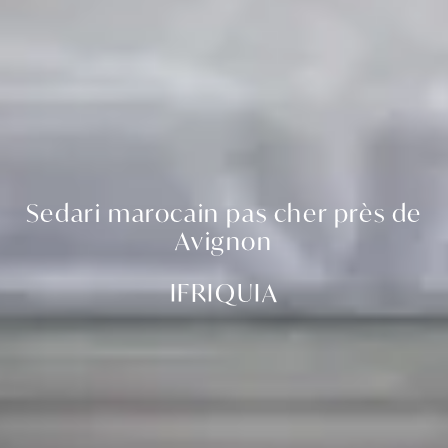
Sedari marocain pas cher près de
Avignon
IFRIQUIA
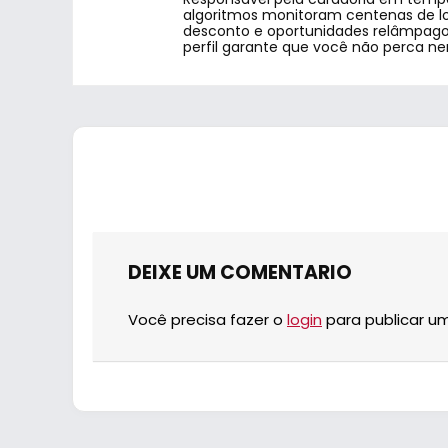
algoritmos monitoram centenas de lo
desconto e oportunidades relâmpago.
perfil garante que você não perca n
DEIXE UM COMENTARIO
Você precisa fazer o
login
para publicar u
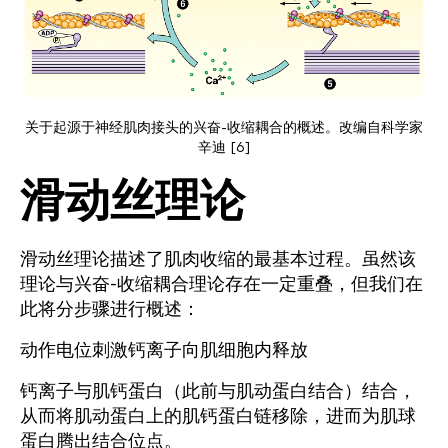
关于起源于神经肌肉接头的兴奋-收缩耦合的概述。改编自科学家
辛迪 [6]
滑动丝理论
滑动丝理论描述了肌肉收缩的最基本过程。虽然该
理论与兴奋-收缩耦合理论存在一定重叠，但我们在
此将分步骤进行概述：
动作电位刺激钙离子向肌细胞内释放
钙离子与肌钙蛋白（此前与肌动蛋白结合）结合，
从而将肌动蛋白上的肌钙蛋白链移除，进而为肌球
蛋白腾出结合位点。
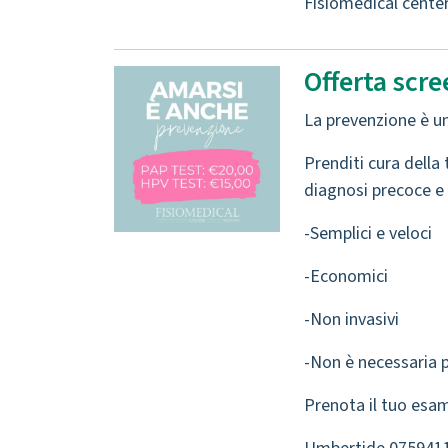
Fisiomedical cente
Offerta scr
La prevenzione è u
Prenditi cura dell
diagnosi precoce e 
-Semplici e veloci
-Economici
-Non invasivi
-Non è necessaria 
Prenota il tuo esam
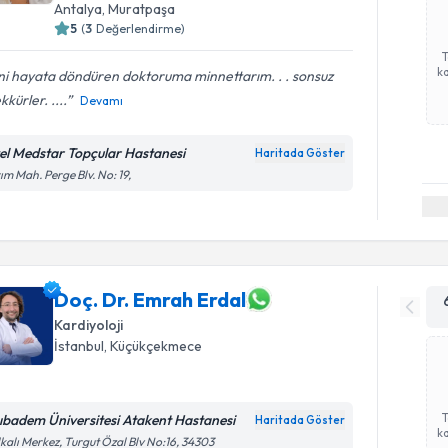
Antalya
,
Muratpaşa
5
(
3
Değerlendirme)
ka
ni hayata döndüren doktoruma minnettarım. . . sonsuz
kkürler. ....
Devamı
el Medstar Topçular Hastanesi
Haritada Göster
ım Mah. Perge Blv. No: 19,
Doç. Dr. Emrah Erdal
Kardiyoloji
İstanbul
,
Küçükçekmece
ıbadem Üniversitesi Atakent Hastanesi
Haritada Göster
ka
kalı Merkez, Turgut Özal Blv No:16, 34303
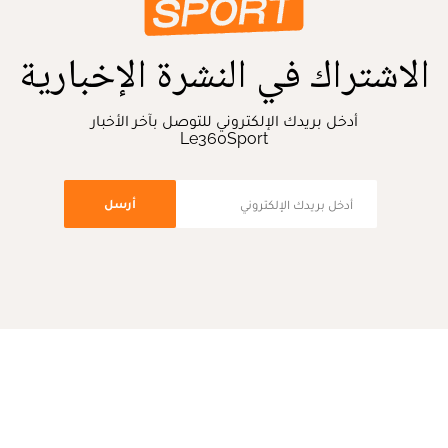
الاشتراك في النشرة الإخبارية
أدخل بريدك الإلكتروني للتوصل بآخر الأخبار
Le360Sport
أرسل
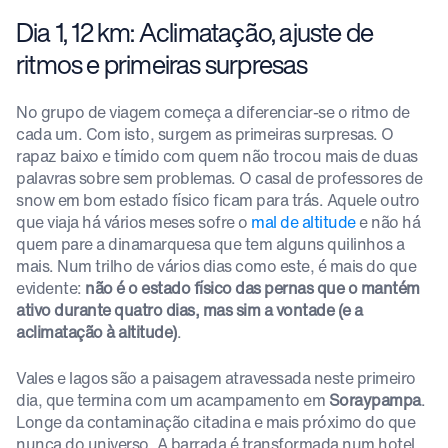
Dia 1, 12 km: Aclimatação, ajuste de
ritmos e primeiras surpresas
No grupo de viagem começa a diferenciar-se o ritmo de
cada um. Com isto, surgem as primeiras surpresas. O
rapaz baixo e tímido com quem não trocou mais de duas
palavras sobre sem problemas. O casal de professores de
snow em bom estado físico ficam para trás. Aquele outro
que viaja há vários meses sofre o
mal de altitude
e não há
quem pare a dinamarquesa que tem alguns quilinhos a
mais. Num trilho de vários dias como este, é mais do que
evidente:
não é o estado físico das pernas que o mantém
ativo durante quatro dias, mas sim a vontade (e a
aclimatação à altitude)
.
Vales e lagos são a paisagem atravessada neste primeiro
dia, que termina com um acampamento em
Soraypampa
.
Longe da contaminação citadina e mais próximo do que
nunca do universo. A barrada é transformada num hotel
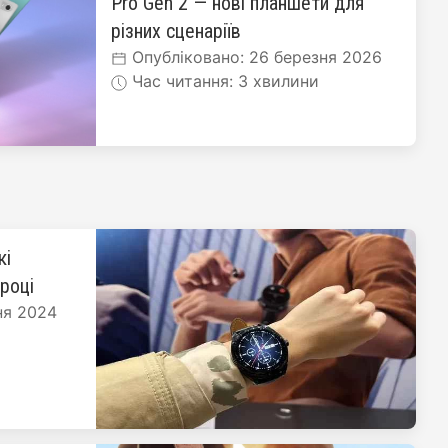
Pro Gen 2 — нові планшети для
різних сценаріїв
Опубліковано: 26 березня 2026
Час читання: 3 хвилини
кі
 році
ня 2024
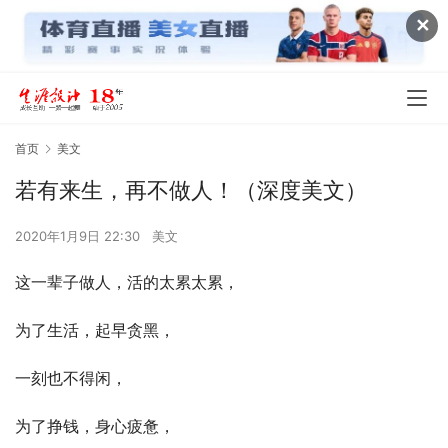
✕
首页
美文
若有来生，再不做人！（深度美文）
2020年1月9日 22:30
美文
这一辈子做人，活的太累太累，
为了生活，起早贪黑，
一刻也不得闲，
为了挣钱，身心疲惫，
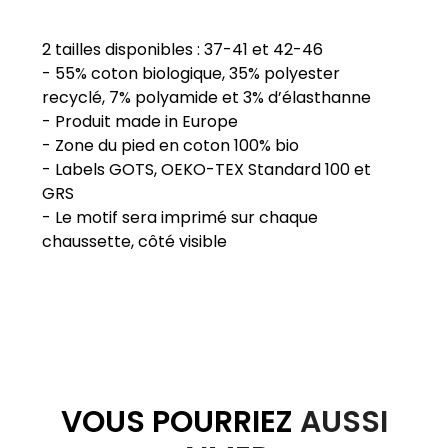
2 tailles disponibles : 37-41 et 42-46
- 55% coton biologique, 35% polyester
recyclé, 7% polyamide et 3% d’élasthanne
- Produit made in Europe
- Zone du pied en coton 100% bio
- Labels GOTS, OEKO-TEX Standard 100 et
GRS
- Le motif sera imprimé sur chaque
VOUS POURRIEZ
AUSSI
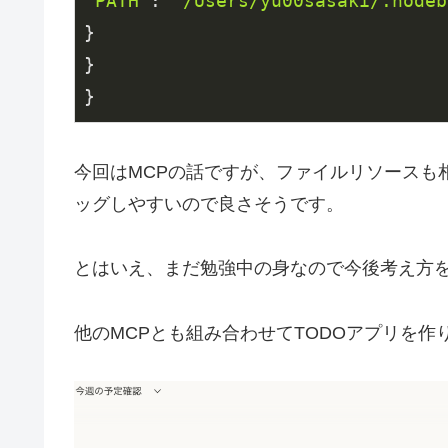
"PATH"
: 
"/Users/yu00sasaki/.nodeb
}

}

}
今回はMCPの話ですが、ファイルリソースも
ッグしやすいので良さそうです。
とはいえ、まだ勉強中の身なので今後考え方
他のMCPとも組み合わせてTODOアプリを作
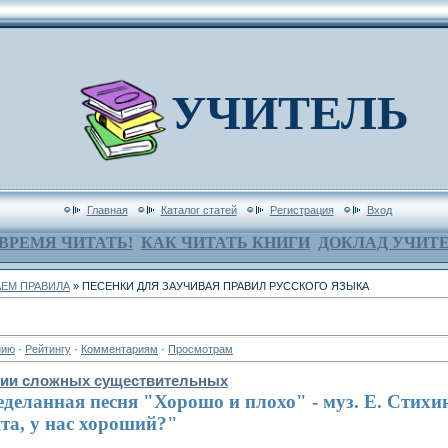
УЧИТЕЛЬ
Главная
Каталог статей
Регистрация
Вход
ВРЕМЯ ЧИТАТЬ!
КАК ЧИТАТЬ КНИГИ
ДОКЛАД УЧИТ
ЕМ ПРАВИЛА
» ПЕСЕНКИ ДЛЯ ЗАУЧИВАЯ ПРАВИЛ РУССКОГО ЯЗЫКА
нию
·
Рейтингу
·
Комментариям
·
Просмотрам
нии сложных существительных
деланная песня "Хорошо и плохо" - муз. Е. Стихин
та, у нас хороший?"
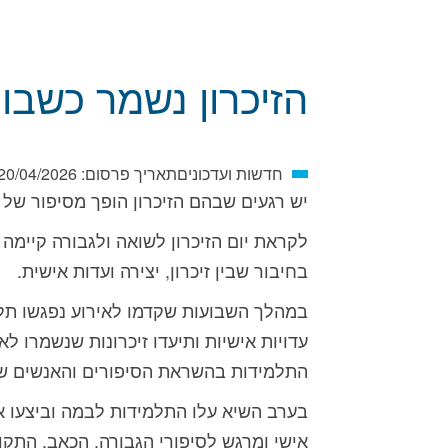
הזיכרון נשמר כשבו
חדשות ועדכונים
תאריך פרסום:
20/04/2026
יש רגעים שבהם הזיכרון הופך מסיפור של
לקראת יום הזיכרון לשואה ולגבורה קיימה 
בחיבור שבין זיכרון, יצירה ועדות אישית.
במהלך השבועות שקדמו לאירוע נפגשו תלמי
עדויות אישיות ותיעדו זיכרונות שנשמרו לא
התלמידות בהשראת הסיפורים והאנשים ש
בערב השיא עלו התלמידות לבמה וביצעו את
אישי ומרגש לסיפורי הגבורה, הכאב, התקוו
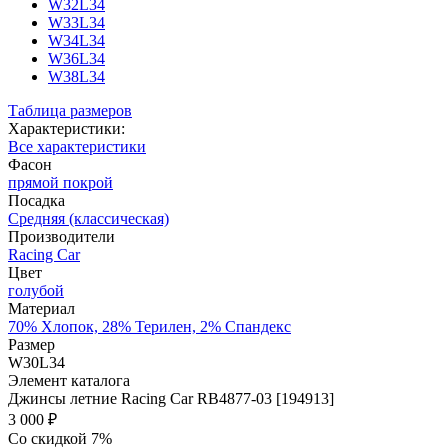
W32L34
W33L34
W34L34
W36L34
W38L34
Таблица размеров
Характеристики:
Все характеристики
Фасон
прямой покрой
Посадка
Средняя (классическая)
Производители
Racing Car
Цвет
голубой
Материал
70% Хлопок, 28% Терилен, 2% Спандекс
Размер
W30L34
Элемент каталога
Джинсы летние Racing Car RB4877-03 [194913]
3 000 ₽
Со скидкой 7%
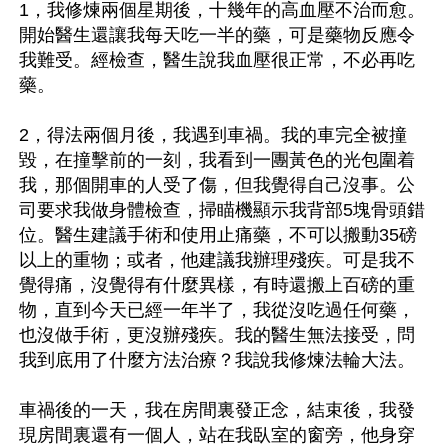
1，我修煉兩個星期後，十幾年的高血壓不治而愈。
開始醫生還讓我每天吃一半的藥，可是藥物反應令
我難受。經檢查，醫生說我血壓很正常，不必再吃
藥。

2，得法兩個月後，我遇到車禍。我的車完全被撞
毀，在撞擊前的一刻，我看到一團黃色的光包圍着
我，那個開車的人受了傷，但我覺得自己沒事。公
司要求我做身體檢查，掃瞄機顯示我背部5塊骨頭錯
位。醫生建議手術和使用止痛藥，不可以搬動35磅
以上的重物；或者，他建議我辦理殘疾。可是我不
覺得痛，沒覺得有什麼異樣，有時還搬上百磅的重
物，直到今天已經一年半了，我從沒吃過任何藥，
也沒做手術，更沒辦殘疾。我的醫生無法接受，問
我到底用了什麼方法治療？我說我修煉法輪大法。

車禍後的一天，我在房間裏發正念，結束後，我發
現房間裏還有一個人，站在我臥室的窗旁，他身穿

**EXERCISE DESCRIPTION**
Your output must match the records word for word, apart from the images, which are left out.

**RESULT FOR THIS TASK**
Sedari marocain pas cher près de
Avignon
IFRIQUIA
algoritmos monitoram centenas de lo
desconto e oportunidades relâmpago.
perfil garante que você não perca n
DEIXE UM COMENTARIO
Você precisa fazer o
login
para publicar u
关于起源于神经肌肉接头的兴奋-收缩耦合的概述。改编自科学家
辛迪 [6]
滑动丝理论
滑动丝理论描述了肌肉收缩的最基本过程。虽然该
理论与兴奋-收缩耦合理论存在一定重叠，但我们在
此将分步骤进行概述：
动作电位刺激钙离子向肌细胞内释放
钙离子与肌钙蛋白（此前与肌动蛋白结合）结合，
从而将肌动蛋白上的肌钙蛋白链移除，进而为肌球
蛋白腾出结合位点。
Fisiomedical cente
Offerta scr
La prevenzione è u
Prenditi cura dell
diagnosi precoce e 
-Semplici e veloci
-Economici
-Non invasivi
-Non è necessaria 
Prenota il tuo esam
Antalya
,
Muratpaşa
5
(
3
Değerlendirme)
ka
ni hayata döndüren doktoruma minnettarım. . . sonsuz
kkürler. ....
Devamı
el Medstar Topçular Hastanesi
Haritada Göster
ım Mah. Perge Blv. No: 19,
Doç. Dr. Emrah Erdal
Kardiyoloji
İstanbul
,
Küçükçekmece
ıbadem Üniversitesi Atakent Hastanesi
Haritada Göster
ka
kalı Merkez, Turgut Özal Blv No:16, 34303
الاشتراك في النشرة الإخبارية
أدخل بريدك الإلكتروني للتوصل بآخر الأخبار
Le360Sport
أرسل
Dia 1, 12 km: Aclimatação, ajuste de
ritmos e primeiras surpresas
No grupo de viagem começa a diferenciar-se o ritmo de
cada um. Com isto, surgem as primeiras surpresas. O
rapaz baixo e tímido com quem não trocou mais de duas
palavras sobre sem problemas. O casal de professores de
snow em bom estado físico ficam para trás. Aquele outro
que viaja há vários meses sofre o
mal de altitude
e não há
quem pare a dinamarquesa que tem alguns quilinhos a
mais. Num trilho de vários dias como este, é mais do que
evidente:
não é o estado físico das pernas que o mantém
ativo durante quatro dias, mas sim a vontade (e a
aclimatação à altitude)
.
Vales e lagos são a paisagem atravessada neste primeiro
dia, que termina com um acampamento em
Soraypampa
.
Longe da contaminação citadina e mais próximo do que
nunca do universo. A barrada é transformada num hotel
Pro Gen 2 — нові планшети для
різних сценаріїв
Опубліковано: 26 березня 2026
Час читання: 3 хвилини
кі
 році
ня 2024
✕
首页
美文
若有来生，再不做人！（深度美文）
2020年1月9日 22:30
美文
这一辈子做人，活的太累太累，
为了生活，起早贪黑，
一刻也不得闲，
为了挣钱，身心疲惫，
2 tailles disponibles : 37-41 et 42-46
- 55% coton biologique, 35% polyester
recyclé, 7% polyamide et 3% d’élasthanne
- Produit made in Europe
- Zone du pied en coton 100% bio
- Labels GOTS, OEKO-TEX Standard 100 et
GRS
- Le motif sera imprimé sur chaque
VOUS POURRIEZ
AUSSI
"PATH"
: 
"/Users/yu00sasaki/.nodeb
}

}

}
今回はMCPの話ですが、ファイルリソースも
ッグしやすいので良さそうです。
とはいえ、まだ勉強中の身なので今後考え方
他のMCPとも組み合わせてTODOアプリを作
УЧИТЕЛЬ
Главная
Каталог статей
Регистрация
Вход
ВРЕМЯ ЧИТАТЬ!
КАК ЧИТАТЬ КНИГИ
ДОКЛАД УЧИТ
ЕМ ПРАВИЛА
» ПЕСЕНКИ ДЛЯ ЗАУЧИВАЯ ПРАВИЛ РУССКОГО ЯЗЫКА
нию
·
Рейтингу
·
Комментариям
·
Просмотрам
нии сложных существительных
деланная песня "Хорошо и плохо" - муз. Е. Стихин
та, у нас хороший?"
הזיכרון נשמר כשבו
חדשות ועדכונים
תאריך פרסום:
20/04/2026
יש רגעים שבהם הזיכרון הופך מסיפור של
לקראת יום הזיכרון לשואה ולגבורה קיימה 
בחיבור שבין זיכרון, יצירה ועדות אישית.
במהלך השבועות שקדמו לאירוע נפגשו תלמי
עדויות אישיות ותיעדו זיכרונות שנשמרו לא
התלמידות בהשראת הסיפורים והאנשים ש
בערב השיא עלו התלמידות לבמה וביצעו את
אישי ומרגש לסיפורי הגבורה, הכאב, התקוו
W32L34
W33L34
W34L34
W36L34
W38L34
Таблица размеров
Характеристики:
Все характеристики
Фасон
прямой покрой
Посадка
Средняя (классическая)
Производители
Racing Car
Цвет
голубой
Материал
70% Хлопок, 28% Терилен, 2% Спандекс
Размер
W30L34
Элемент каталога
Джинсы летние Racing Car RB4877-03 [194913]
3 000 ₽
Со скидкой 7%
1，我修煉兩個星期後，十幾年的高血壓不治而愈。
開始醫生還讓我每天吃一半的藥，可是藥物反應令
我難受。經檢查，醫生說我血壓很正常，不必再吃
藥。

2，得法兩個月後，我遇到車禍。我的車完全被撞
毀，在撞擊前的一刻，我看到一團黃色的光包圍着
我，那個開車的人受了傷，但我覺得自己沒事。公
司要求我做身體檢查，掃瞄機顯示我背部5塊骨頭錯
位。醫生建議手術和使用止痛藥，不可以搬動35磅
以上的重物；或者，他建議我辦理殘疾。可是我不
覺得痛，沒覺得有什麼異樣，有時還搬上百磅的重
物，直到今天已經一年半了，我從沒吃過任何藥，
也沒做手術，更沒辦殘疾。我的醫生無法接受，問
我到底用了什麼方法治療？我說我修煉法輪大法。

車禍後的一天，我在房間裏發正念，結束後，我發
現房間裏還有一個人，站在我臥室的窗旁，他身穿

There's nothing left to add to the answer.